La manufacture
J’ai suivi les conseils de Charly Wang et suis retourné au Soho.
Ma première visite m’avait un peu échaudé.
Ici a bu le grand Rimasky... Bon dieu, ces nouveaux tours-opérateurs de l’underground littéraire me donnaient envie de gerber.
De toute façon, il y a longtemps que Jack Rimasky n’a plus mis les pieds dans ce rade. Aux dernières nouvelles, il vit dans un hôtel miteux du quartier de San Pedro, avec vue sur le port, lui qui a toujours partagé avec les marins le goût de vider les bars et de gueuler sous les étoiles.

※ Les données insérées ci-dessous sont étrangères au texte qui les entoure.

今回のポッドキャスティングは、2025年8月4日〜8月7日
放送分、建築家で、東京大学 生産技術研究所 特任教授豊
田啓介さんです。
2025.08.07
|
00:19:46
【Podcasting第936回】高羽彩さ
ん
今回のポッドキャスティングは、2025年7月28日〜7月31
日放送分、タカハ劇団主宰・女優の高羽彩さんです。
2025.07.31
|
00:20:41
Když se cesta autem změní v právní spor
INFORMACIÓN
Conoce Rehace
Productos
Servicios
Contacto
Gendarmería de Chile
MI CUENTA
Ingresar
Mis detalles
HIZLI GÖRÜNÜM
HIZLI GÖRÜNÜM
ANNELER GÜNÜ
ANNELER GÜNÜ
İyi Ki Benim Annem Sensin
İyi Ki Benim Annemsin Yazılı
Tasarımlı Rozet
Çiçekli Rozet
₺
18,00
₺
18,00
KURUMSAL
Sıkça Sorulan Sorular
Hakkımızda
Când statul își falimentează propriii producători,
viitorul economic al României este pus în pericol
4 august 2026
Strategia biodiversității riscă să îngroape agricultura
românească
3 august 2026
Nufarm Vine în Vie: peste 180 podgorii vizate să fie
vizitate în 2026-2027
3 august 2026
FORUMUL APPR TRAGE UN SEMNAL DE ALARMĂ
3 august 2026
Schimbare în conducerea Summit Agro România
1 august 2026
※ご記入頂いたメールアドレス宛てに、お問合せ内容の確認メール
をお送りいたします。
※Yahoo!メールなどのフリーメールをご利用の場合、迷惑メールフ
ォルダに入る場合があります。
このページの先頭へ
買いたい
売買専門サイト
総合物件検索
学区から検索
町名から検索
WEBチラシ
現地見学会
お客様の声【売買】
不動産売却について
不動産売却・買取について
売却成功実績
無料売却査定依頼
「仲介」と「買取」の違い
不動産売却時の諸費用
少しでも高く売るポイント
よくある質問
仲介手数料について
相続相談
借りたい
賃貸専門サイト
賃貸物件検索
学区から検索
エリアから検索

Je suis donc rentré. Avec méfiance. Il était là, derrière le comptoir, discutant tranquillement avec un grand type costaud qui avait tout l’air d’être le videur. Il était toujours vêtu de son long cache-poussière et portait ses éternelles lunettes noires malgré l’obscurité du lieu.

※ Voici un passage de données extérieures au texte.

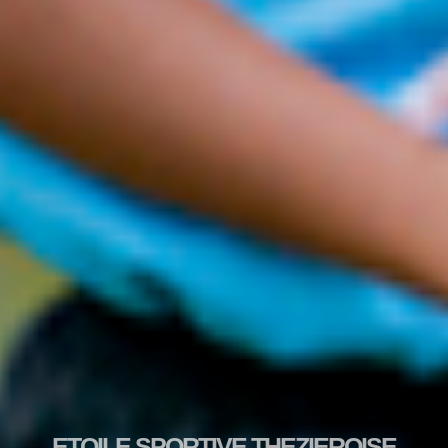
ETOILE SPORTIVE THEZIEROISE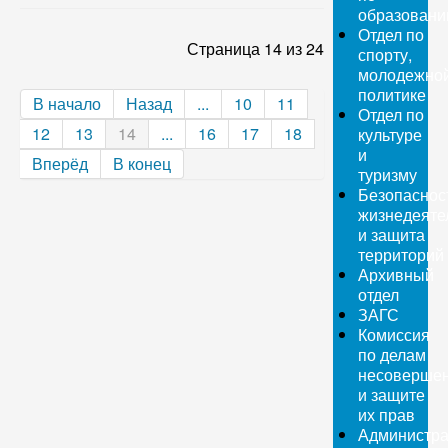
образован
Отдел по
Страница 14 из 24
спорту,
молодежно
политике
В начало
Назад
...
10
11
Отдел по
12
13
14
...
16
17
18
культуре
и
Вперёд
В конец
туризму
Безопаснос
жизнедеяте
и защита
территорий
Архивный
отдел
ЗАГС
Комиссия
по делам
несовершен
и защите
их прав
Администра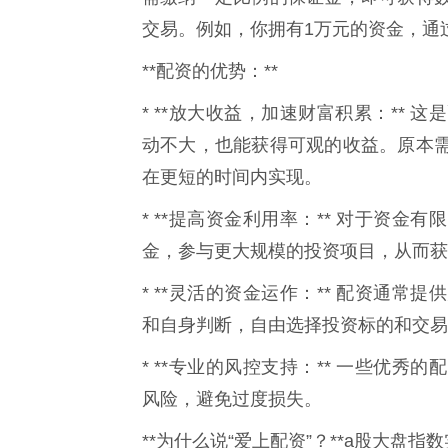
交易。例如，你拥有1万元的资金，通过
**配资的优势：**
* **放大收益，加速财富积累：**
动不大，也能获得可观的收益。原本
在更短的时间内实现。
* **提高资金利用率：** 对于资
金，参与更大规模的投资项目，从而获
* **灵活的资金运作：** 配资通
和自身判断，自由选择投资标的和交易
* **专业的风控支持：** 一些优
风险，避免过度损失。
**为什么说“爱上配资”？**a股大盘指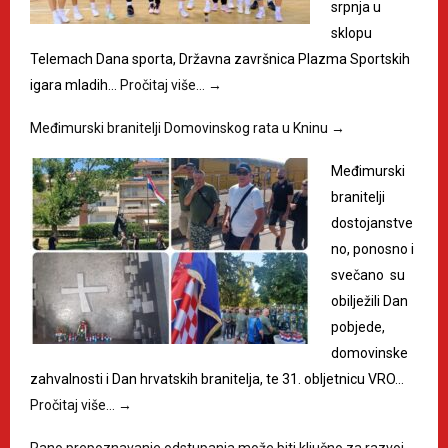
srpnja u
sklopu
Telemach Dana sporta, Državna završnica Plazma Sportskih
igara mladih…
Pročitaj više…
→
Međimurski branitelji Domovinskog rata u Kninu
→
Međimurski
branitelji
dostojanstve
no, ponosno i
svečano su
obilježili Dan
pobjede,
domovinske
zahvalnosti i Dan hrvatskih branitelja, te 31. obljetnicu VRO…
Pročitaj više…
→
Rano prepoznavanje odstupanja može biti ključno za razvoj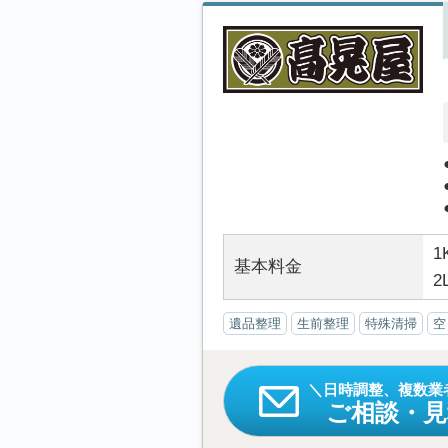
1
基本料金
2
遺品整理
生前整理
特殊清掃
空
日時調整、複数業
ご相談・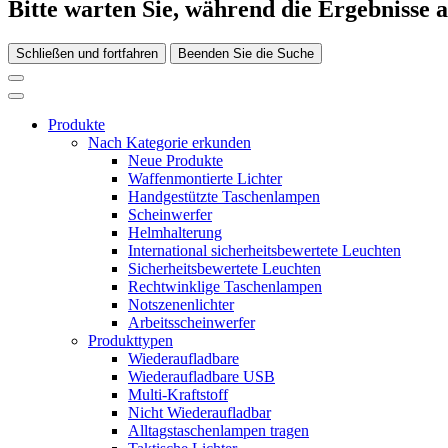
Bitte warten Sie, während die Ergebnisse 
Schließen und fortfahren
Beenden Sie die Suche
Produkte
Nach Kategorie erkunden
Neue Produkte
Waffenmontierte Lichter
Handgestützte Taschenlampen
Scheinwerfer
Helmhalterung
International sicherheitsbewertete Leuchten
Sicherheitsbewertete Leuchten
Rechtwinklige Taschenlampen
Notszenenlichter
Arbeitsscheinwerfer
Produkttypen
Wiederaufladbare
Wiederaufladbare USB
Multi-Kraftstoff
Nicht Wiederaufladbar
Alltagstaschenlampen tragen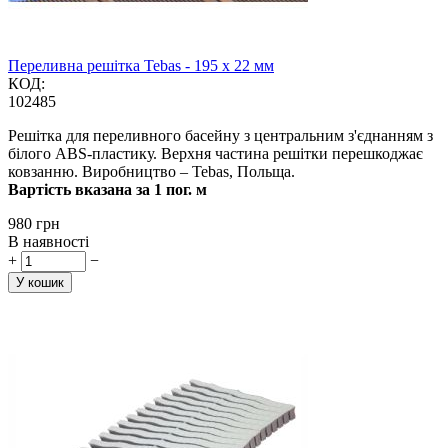
Переливна решітка Tebas - 195 x 22 мм
КОД:
102485
Решітка для переливного басейну з центральним з'єднанням з
білого ABS-пластику. Верхня частина решітки перешкоджає
ковзанню. Виробництво – Tebas, Польща.
Вартість вказана за 1 пог. м
‍980‍
грн
В наявності
+
−
У кошик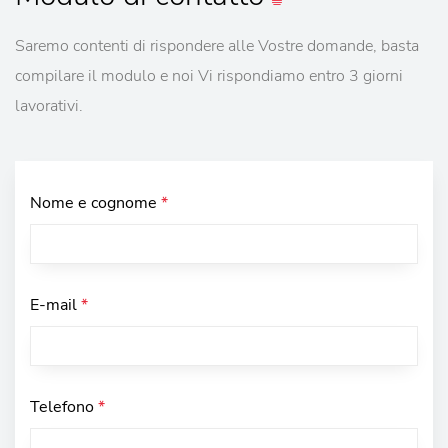
Saremo contenti di rispondere alle Vostre domande, basta
compilare il modulo e noi Vi rispondiamo entro 3 giorni
lavorativi.
Nome e cognome
*
E-mail
*
Telefono
*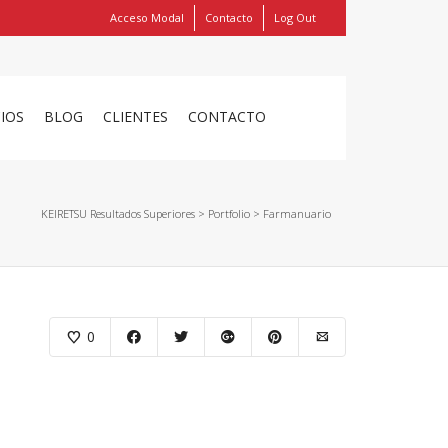
Acceso Modal
Contacto
Log Out
Show
FIND MY ITEMS!
CIOS
BLOG
CLIENTES
CONTACTO
KEIRETSU Resultados Superiores
>
Portfolio
>
Farmanuario
0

Joe Ghidetti tel qu’en lui-même.
Il ne paraissait pas étonné de me voir. Il a parlé en premier, d’une voix rendue rugueuse par des décennies de tabac bon marché :
― Te voilà, mec ? Je t’attendais. Staboulov m’avait prévenu que tu viendrais. Comme au bon vieux temps, hein, toujours à chercher le fin mot de l’histoire ?

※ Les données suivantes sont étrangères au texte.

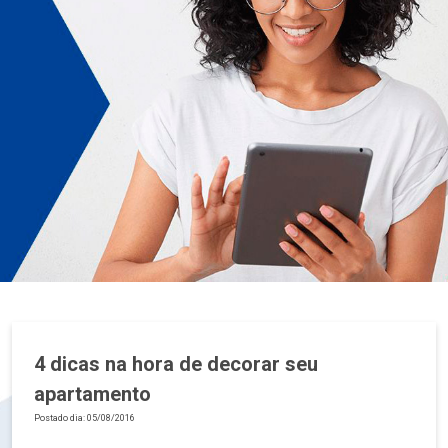
4 dicas na hora de decorar seu
apartamento
Postado dia: 05/08/2016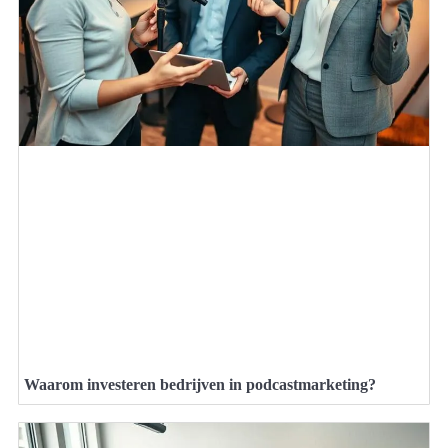
Waarom investeren bedrijven in podcastmarketing?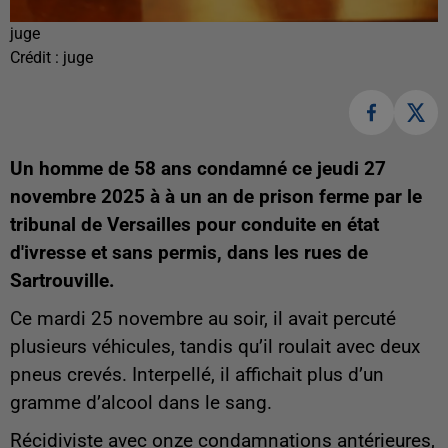
juge
Crédit :
juge
Un homme de 58 ans condamné ce jeudi 27
novembre 2025 à
à un an de prison ferme par le
tribunal de Versailles pour conduite en état
d'ivresse et sans permis, dans les rues de
Sartrouville.
Ce mardi 25 novembre au soir, il avait percuté
plusieurs véhicules, tandis qu’il roulait avec deux
pneus crevés. Interpellé, il affichait plus d’un
gramme d’alcool dans le sang.
Récidiviste avec onze condamnations antérieures,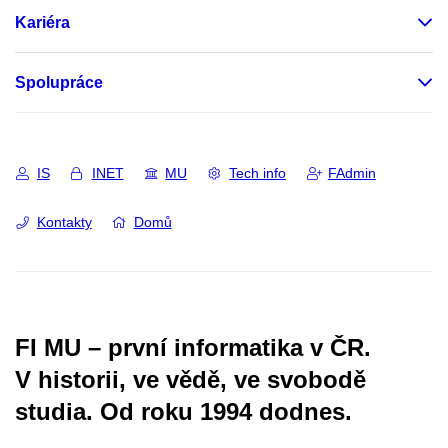
Kariéra
Spolupráce
IS
INET
MU
Tech info
FAdmin
Kontakty
Domů
FI MU – první informatika v ČR.
V historii, ve vědě, ve svobodě
studia.
Od roku 1994 dodnes.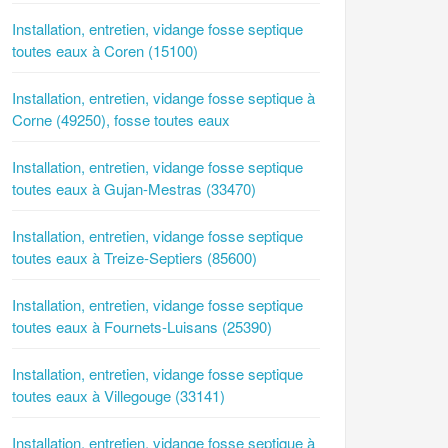
Installation, entretien, vidange fosse septique
toutes eaux à Coren (15100)
Installation, entretien, vidange fosse septique à
Corne (49250), fosse toutes eaux
Installation, entretien, vidange fosse septique
toutes eaux à Gujan-Mestras (33470)
Installation, entretien, vidange fosse septique
toutes eaux à Treize-Septiers (85600)
Installation, entretien, vidange fosse septique
toutes eaux à Fournets-Luisans (25390)
Installation, entretien, vidange fosse septique
toutes eaux à Villegouge (33141)
Installation, entretien, vidange fosse septique à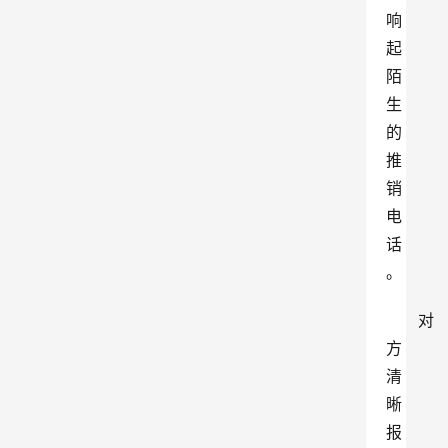
响
起
陌
生
的
推
销
电
话
。
对
方
清
晰
报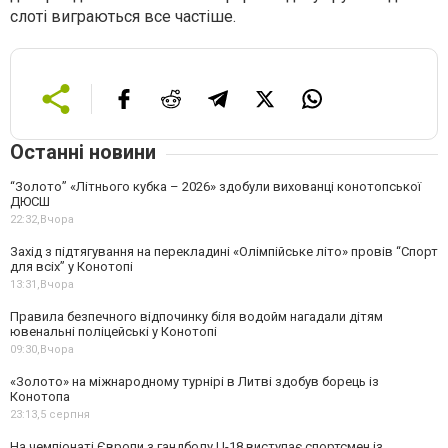
слоті виграються все частіше.
Останні новини
“Золото” «Літнього кубка – 2026» здобули вихованці конотопської
ДЮСШ
22:32,
Вчора
Захід з підтягування на перекладині «Олімпійське літо» провів “Спорт
для всіх” у Конотопі
13:31,
Вчора
Правила безпечного відпочинку біля водойм нагадали дітям
ювенальні поліцейські у Конотопі
09:30,
Вчора
«Золото» на міжнародному турнірі в Литві здобув борець із
Конотопа
23:13,
5 серпня
На чемпіонаті Європи з гандболу U-18 виступає спортсмен із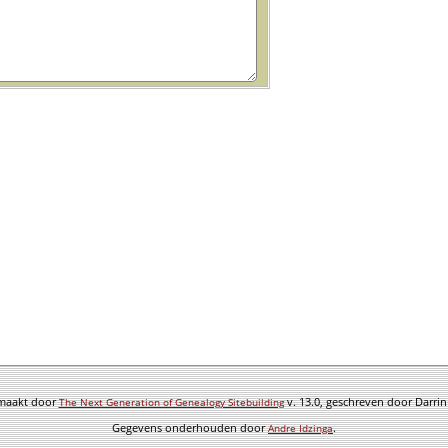
emaakt door
v. 13.0, geschreven door Darri
The Next Generation of Genealogy Sitebuilding
Gegevens onderhouden door
.
Andre Idzinga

― On se refait pas. Par contre vous, vous avez changé. Je vous ai quitté barman, je vous retrouve homme de main puis meurtrier.
― Oh l’ami, comme tu y vas. Meurtrier ! Il s’agit pas de balancer des accusations comme ça, il faut avoir des preuves.
J’ai haussé les épaules.
À dire vrai, je n’avais que la parole de Nicolas Ardberg, et l’idée que les magouilles de Staboulov devaient bien cacher quelque chose. Et puis cette phrase sur le mur du White Swan : « À la mémoire de Dounia Summers ». Tout ça faisait, comme aurait dit le procureur, un faisceau d’indices concordants. Rien de plus.
― Il ne faut pas croire tout ce que tu entends, l’ami. D’abord la fille, elle s’appelait pas Dounia Summers…
Il a laissé sa phrase en suspens, pas mécontent de son effet.
― C’est-à-dire ?
― Dounia Summers, c’est le nom qu’elle a donné à ton petit protégé. C’est pas son nom. Je suppose que tu as vu sa trombine dans une feuille de chou quelconque ?
J’ai acquiescé.
― Alors regarde ça !
Il me montrait une affiche collée près de la porte. Il y avait une photo de la petite camée. Une jolie brune, souriante, assez loin de la fille aux traits creusés et aux yeux cernés qu’on avait pu voir dans les journaux. Sous la photo, un bandeau annonçait un concert :
Le Soho présente
« Jenny-Lou Harris chante Dounia Summers »
Accompagnée par le Lusitania’s blues band
Je restais songeur. Merde, tout ça me dépassait. Le barman continua ses explications :
― Dounia Summers est morte. D’un cancer. Il y a longtemps. C’était une amie. Une grande dame. Elle avait fait des chansons sur des textes de Rimasky. C’est moi qui ai bombé cette silhouette sur le mur du White Swan. À sa mémoire. Tu vois, pas de quoi se faire un délire.
― Et la fille ?
― Jenny-Lou ? Elle est passée ici il y a environ un an. Une jolie voix. Prometteuse. Je l’avais engagée pour la saison. J’ai jamais abandonné le bar, tu sais. Bref, elle commençait à s’envoyer un tas de saloperies. Au début ça se voyait pas. Et puis ça s’est vu. Alors je l’ai virée. Je l’ai revue une fois. Elle faisait le tapin près d’Illegal Boulevard.
Il y avait un bail que je n’avais pas entendu quelque chose d’aussi cohérent.
Et ça m’est venu comme ça, une phrase qui a traversé mon cerveau.
Ils ont commencé à colmater les brèches.